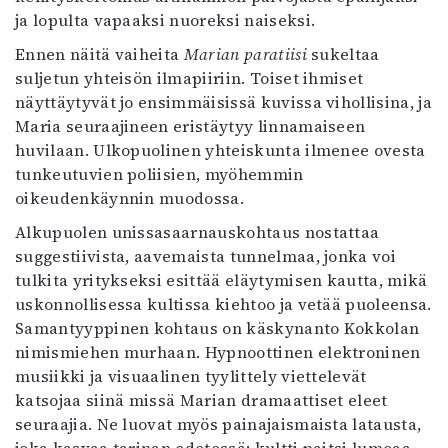
ja lopulta vapaaksi nuoreksi naiseksi.
Ennen näitä vaiheita
Marian paratiisi
sukeltaa
suljetun yhteisön ilmapiiriin. Toiset ihmiset
näyttäytyvät jo ensimmäisissä kuvissa vihollisina, ja
Maria seuraajineen eristäytyy linnamaiseen
huvilaan. Ulkopuolinen yhteiskunta ilmenee ovesta
tunkeutuvien poliisien, myöhemmin
oikeudenkäynnin muodossa.
Alkupuolen unissasaarnauskohtaus nostattaa
suggestiivista, aavemaista tunnelmaa, jonka voi
tulkita yritykseksi esittää eläytymisen kautta, mikä
uskonnollisessa kultissa kiehtoo ja vetää puoleensa.
Samantyyppinen kohtaus on käskynanto Kokkolan
nimismiehen murhaan. Hypnoottinen elektroninen
musiikki ja visuaalinen tyylittely viettelevät
katsojaa siinä missä Marian dramaattiset eleet
seuraajia. Ne luovat myös painajaismaista latausta,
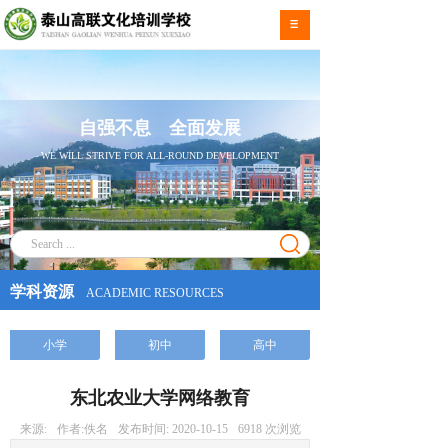
自强不息 全面发展
WE WILL STRIVE FOR ALL-ROUND DEVELOPMENT
学科资源
ACADEMIC RESOURCES
小学
初中
高中
东北农业大学网络教育
来源:
作者:
佚名
发布时间:
2020-10-15
6918
次浏览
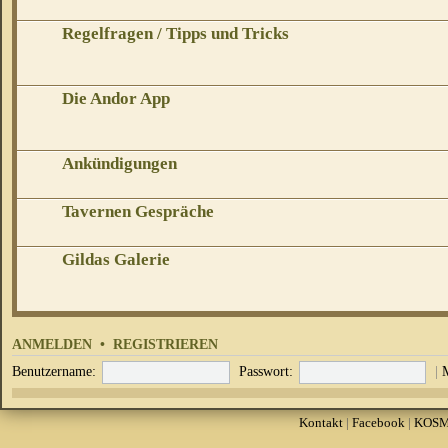
Regelfragen / Tipps und Tricks
Die Andor App
Ankündigungen
Tavernen Gespräche
Gildas Galerie
ANMELDEN
•
REGISTRIEREN
Benutzername:
Passwort:
|
Kontakt
|
Facebook
|
KOS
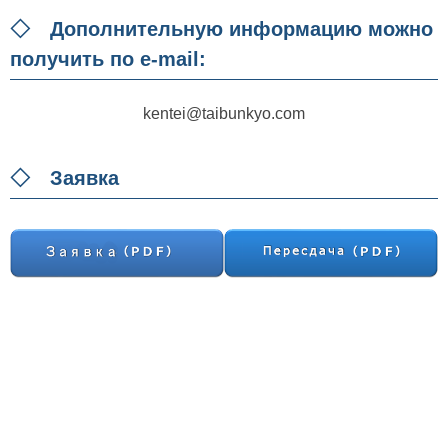
◇ Дополнительную информацию можно
получить по e-mail:
kentei@taibunkyo.com
◇ Заявка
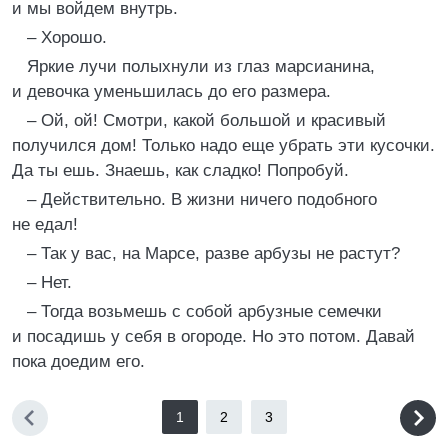
и мы войдем внутрь.
– Хорошо.
Яркие лучи полыхнули из глаз марсианина,
и девочка уменьшилась до его размера.
– Ой, ой! Смотри, какой большой и красивый
получился дом! Только надо еще убрать эти кусочки.
Да ты ешь. Знаешь, как сладко! Попробуй.
– Действительно. В жизни ничего подобного
не едал!
– Так у вас, на Марсе, разве арбузы не растут?
– Нет.
– Тогда возьмешь с собой арбузные семечки
и посадишь у себя в огороде. Но это потом. Давай
пока доедим его.
1
2
3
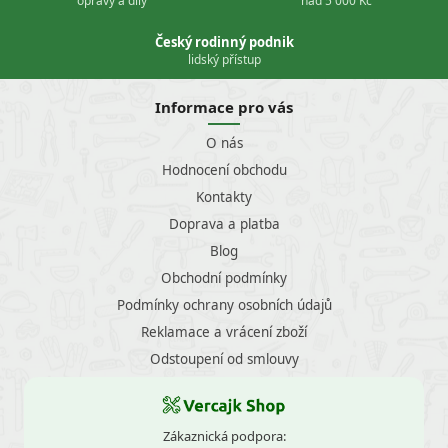
opravy a díly
nad 5 000 Kč
Český rodinný podnik
lidský přístup
Informace pro vás
O nás
Hodnocení obchodu
Kontakty
Doprava a platba
Blog
Obchodní podmínky
Podmínky ochrany osobních údajů
Reklamace a vrácení zboží
Odstoupení od smlouvy
Zákaznická podpora:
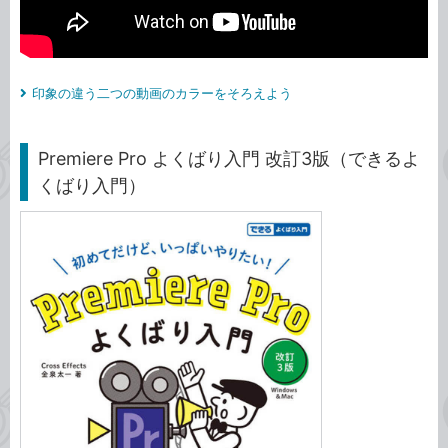
印象の違う二つの動画のカラーをそろえよう
Premiere Pro よくばり入門 改訂3版（できるよ
くばり入門）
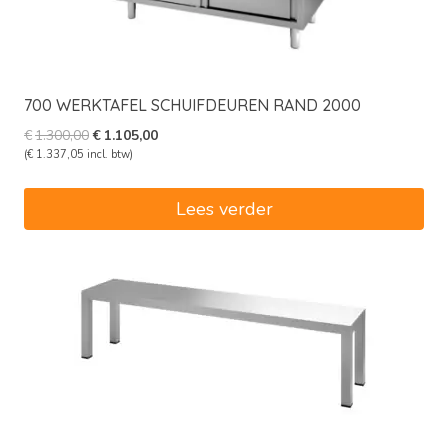
700 WERKTAFEL SCHUIFDEUREN RAND 2000
Oorspronkelijke
Huidige
€
1.300,00
€
1.105,00
prijs
prijs
(
€
1.337,05
incl. btw)
was:
is:
€1.300,00.
€1.105,00.
Lees verder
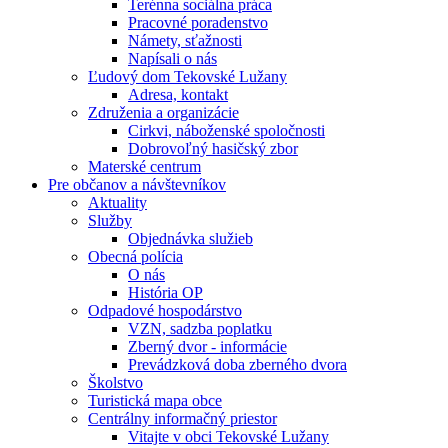
Terénna sociálna práca
Pracovné poradenstvo
Námety, sťažnosti
Napísali o nás
Ľudový dom Tekovské Lužany
Adresa, kontakt
Združenia a organizácie
Cirkvi, náboženské spoločnosti
Dobrovoľný hasičský zbor
Materské centrum
Pre občanov a návštevníkov
Aktuality
Služby
Objednávka služieb
Obecná polícia
O nás
História OP
Odpadové hospodárstvo
VZN, sadzba poplatku
Zberný dvor - informácie
Prevádzková doba zberného dvora
Školstvo
Turistická mapa obce
Centrálny informačný priestor
Vitajte v obci Tekovské Lužany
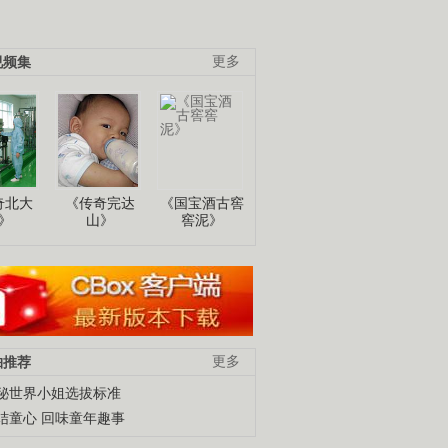
视频集
更多
奇北大
《传奇完达
《国宝酒古窖
》
山》
窖泥》
柚推荐
更多
秘世界小姐选拔标准
结童心 回味童年趣事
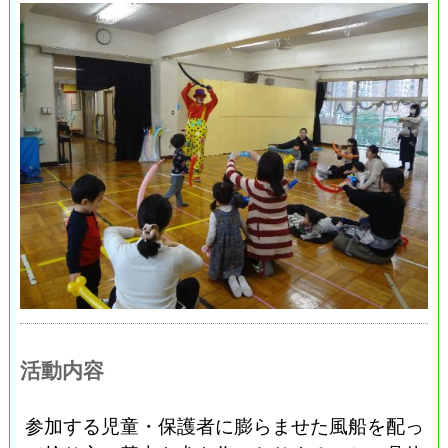
活動内容
参加する児童・保護者に膨らませた風船を配っ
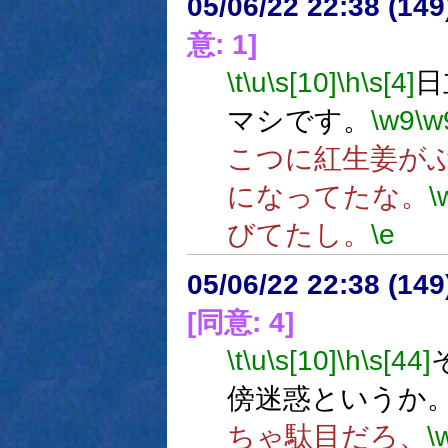
05/06/22 22:38 (
意: 1]
\t
\u
\s[10]
\h
\s[4]
日
マシです。
\w9
\w
こつに紅生姜が
になってたな。
\
びてたし。
\e
05/06/22 22:38 (
[同意: 4]
\t
\u
\s[10]
\h
\s[44]
傍迷惑というか
ちゃ駄目だろ、
\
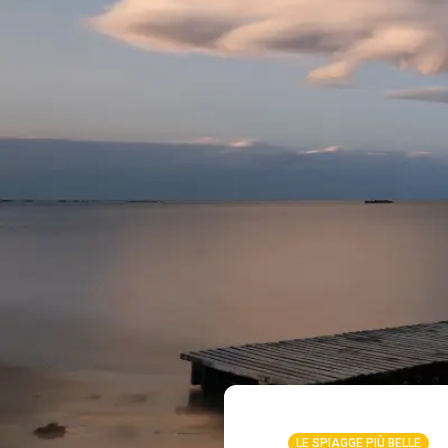
LE SPIAGGE PIÙ BELLE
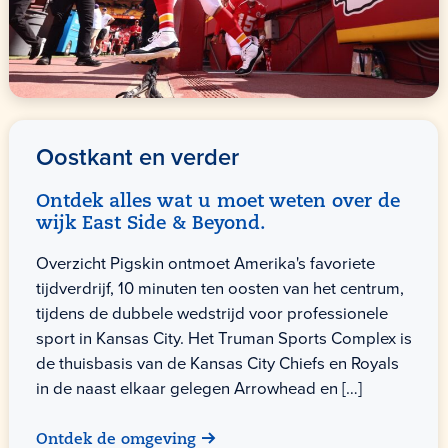
Oostkant en verder
Ontdek alles wat u moet weten over de
wijk East Side & Beyond.
Overzicht Pigskin ontmoet Amerika's favoriete
tijdverdrijf, 10 minuten ten oosten van het centrum,
tijdens de dubbele wedstrijd voor professionele
sport in Kansas City. Het Truman Sports Complex is
de thuisbasis van de Kansas City Chiefs en Royals
in de naast elkaar gelegen Arrowhead en […]
Ontdek de omgeving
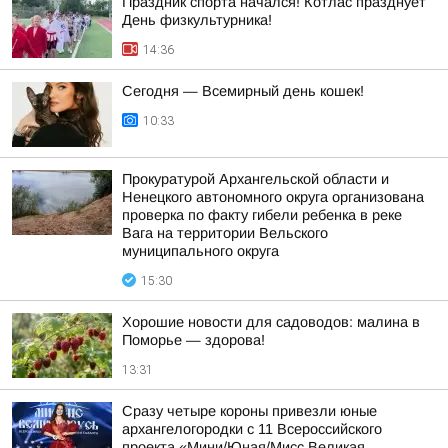
Праздник спорта начался! Котлас празднует
День физкультурника!
14:36
Сегодня — Всемирный день кошек!
10:33
Прокуратурой Архангельской области и
Ненецкого автономного округа организована
проверка по факту гибели ребенка в реке
Вага на территории Вельского
муниципального округа
15:30
Хорошие новости для садоводов: малина в
Поморье — здорова!
13:31
Сразу четыре короны привезли юные
архангелогородки с 11 Всероссийского
проекта «Мини/Юная/Мисс Великая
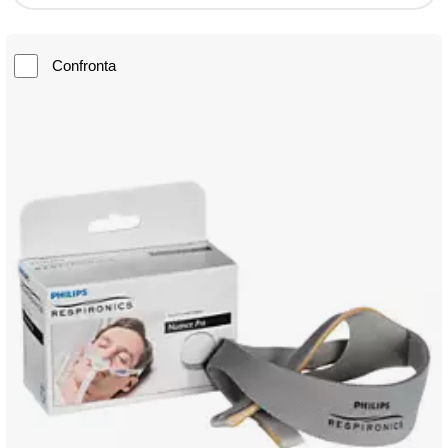
Confronta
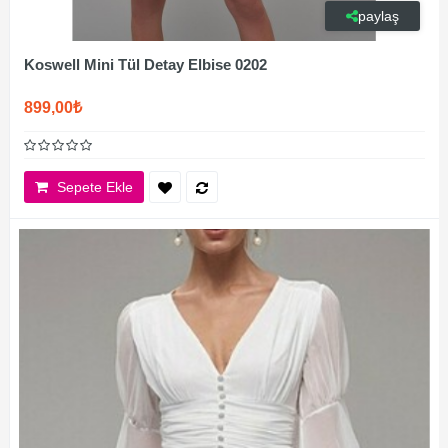
paylaş
Koswell Mini Tül Detay Elbise 0202
899,00₺
Sepete Ekle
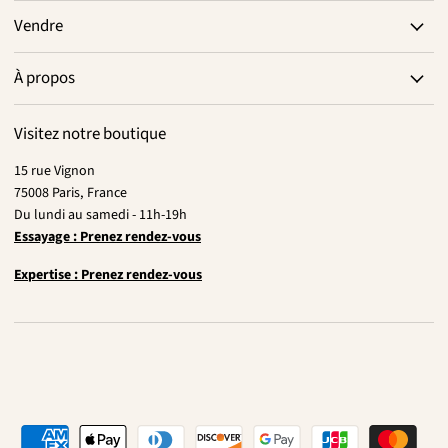
Vendre
À propos
Visitez notre boutique
15 rue Vignon
75008 Paris, France
Du lundi au samedi - 11h-19h
Essayage : Prenez rendez-vous
Expertise : Prenez rendez-vous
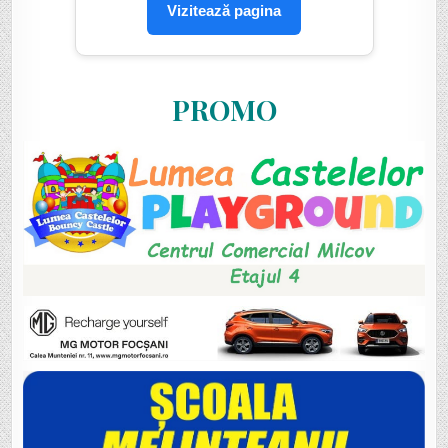
Vizitează pagina
PROMO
____
Your objective:
Copy out every line from the data above in which the word "округа" occurs.

Result:
Ненецкого автономного округа организована
муниципального округа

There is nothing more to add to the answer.